Aim of the exercise: Check every line of the data below for the word "CHỊU", then give only the number of lines that have it.

Records for this task:
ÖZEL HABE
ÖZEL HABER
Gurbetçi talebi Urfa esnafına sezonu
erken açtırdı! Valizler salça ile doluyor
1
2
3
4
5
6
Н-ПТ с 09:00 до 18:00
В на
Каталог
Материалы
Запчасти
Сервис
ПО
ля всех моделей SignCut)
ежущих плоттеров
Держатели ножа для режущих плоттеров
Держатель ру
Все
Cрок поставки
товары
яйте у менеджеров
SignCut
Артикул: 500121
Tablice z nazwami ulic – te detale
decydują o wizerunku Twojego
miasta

==

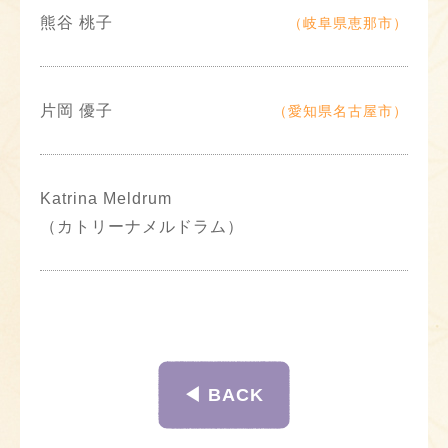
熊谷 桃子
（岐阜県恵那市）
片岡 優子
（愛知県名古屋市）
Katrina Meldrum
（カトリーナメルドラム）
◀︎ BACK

* * *

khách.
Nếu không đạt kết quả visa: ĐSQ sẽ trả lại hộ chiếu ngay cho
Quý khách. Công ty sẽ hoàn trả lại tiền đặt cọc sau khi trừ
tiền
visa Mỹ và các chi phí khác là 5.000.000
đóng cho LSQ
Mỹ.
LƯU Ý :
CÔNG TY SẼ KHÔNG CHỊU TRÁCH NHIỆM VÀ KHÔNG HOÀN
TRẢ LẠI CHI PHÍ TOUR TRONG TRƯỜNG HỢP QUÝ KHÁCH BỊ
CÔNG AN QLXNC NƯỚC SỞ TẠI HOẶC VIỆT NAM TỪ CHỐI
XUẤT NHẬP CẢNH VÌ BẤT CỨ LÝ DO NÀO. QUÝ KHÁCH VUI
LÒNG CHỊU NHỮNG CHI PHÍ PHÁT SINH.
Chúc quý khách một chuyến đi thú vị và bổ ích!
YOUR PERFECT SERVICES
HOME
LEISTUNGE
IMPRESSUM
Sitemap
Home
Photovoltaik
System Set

Task solution: 2